Der Warmdruck steigt logischerweise analog zu den zurückgelegten Runden. So sollte in einem kurzen Zeittraining ein höherer Kaltdruck als im Rennen gewählt werden.

Bei zu niedrigem Druck erlangt der Reifen das richtige Grip-Niveau erst sehr spät oder auch gar nicht. Bei zu hohem Druck kann es auf der dann relativ kleinen Kontaktfläche zur Überhitzung kommen. Was folgt, sind Grip-Verlust und hoher Verschleiß.

Bitte entnehmen Sie zur Erstabstimmung unsere empfohlenen Kalt-Luftdrücke für Ihre BEBA Kartreifen. Diese finden Sie auf den einzelnen Produktseiten.

Die weitere Reifenabstimmung sollte so gewählt werden, dass eine Laufflächentemperatur zwischen 60° und 80° C erreicht wird, um die Materialeigenschaften optimal einzusetzen.

Einflussfaktoren auf das Abriebbild:
- Streckenführung
- Asphalttemperatur
- Fahrstil
- Chassis
- Luftdruck
- Materialbeschaffenheit

Hinweise zum Reifen Set up

Reifen im Allgemeinen und insbesondere Rennsportreifen erfüllen eine hochkomplexe Aufgabe:
Als einziger Kontakt zwischen Fahrzeug und Fahrbahn
müssen sie für eine einwandfreie Kraftübertragung sorgen.

Speziell bei Kartreifen muss dabei ein fachspezifisches
Zusammenspiel zwischen Material, konstruktionsmerkmalen, der Betriebstemperatur und dem Kraftschluß (Grip) zwischen Vorder, - und Hinterachse abgestimmt werden.

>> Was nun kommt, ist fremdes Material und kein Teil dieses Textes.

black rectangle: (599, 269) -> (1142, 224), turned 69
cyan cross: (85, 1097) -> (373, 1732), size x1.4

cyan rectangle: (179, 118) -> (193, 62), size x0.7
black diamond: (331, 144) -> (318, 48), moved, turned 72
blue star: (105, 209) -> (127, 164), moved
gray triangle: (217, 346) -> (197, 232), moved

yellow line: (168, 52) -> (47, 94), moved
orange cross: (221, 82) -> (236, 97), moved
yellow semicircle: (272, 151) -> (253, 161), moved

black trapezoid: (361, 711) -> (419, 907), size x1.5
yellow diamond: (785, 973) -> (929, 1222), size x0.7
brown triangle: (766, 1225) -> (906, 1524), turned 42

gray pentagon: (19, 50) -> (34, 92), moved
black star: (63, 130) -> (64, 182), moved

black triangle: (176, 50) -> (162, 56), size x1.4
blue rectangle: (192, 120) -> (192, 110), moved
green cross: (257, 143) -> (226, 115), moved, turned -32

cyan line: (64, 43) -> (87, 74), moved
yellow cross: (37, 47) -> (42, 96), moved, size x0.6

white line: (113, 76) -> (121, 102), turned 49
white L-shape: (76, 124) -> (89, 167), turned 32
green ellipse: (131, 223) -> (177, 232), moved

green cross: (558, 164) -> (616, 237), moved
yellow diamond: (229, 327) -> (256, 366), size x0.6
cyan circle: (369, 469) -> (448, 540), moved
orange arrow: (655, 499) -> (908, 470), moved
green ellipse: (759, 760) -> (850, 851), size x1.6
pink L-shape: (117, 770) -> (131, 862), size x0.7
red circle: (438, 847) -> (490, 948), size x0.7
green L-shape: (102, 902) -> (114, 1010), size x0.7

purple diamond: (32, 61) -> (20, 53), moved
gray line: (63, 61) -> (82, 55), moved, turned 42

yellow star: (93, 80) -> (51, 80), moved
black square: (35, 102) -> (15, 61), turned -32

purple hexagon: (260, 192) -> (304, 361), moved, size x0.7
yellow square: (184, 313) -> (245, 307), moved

Stimmen alle Parameter überein (optimales Set up)
Ergibt sich ein gleichmäßiges Laufflächen, - bzw. Abriebbild.

Bevor Korrekturen an Sturz, und/oder Spurweite vorgenommen werden, sollten evtl. Unregelmäßigkeiten nach Möglichkeit mittels Luftdruckkorrekturen eingestellt und behoben werden.

Erfahrungsgemäß sollte die Vorderachse nicht zu stark
belastet werden.

Der Kaltdruck wird am kalten ungefahrenen Reifen an allen vier Rädern auf einen Basiswert eingestellt, der ungefähr 0,2 bar unter dem so genannten Warmdruck liegt. Nach einigen Runden schneller Fahrt wird umgehend der Warmdruck an jedem einzelnen Reifen gemessen.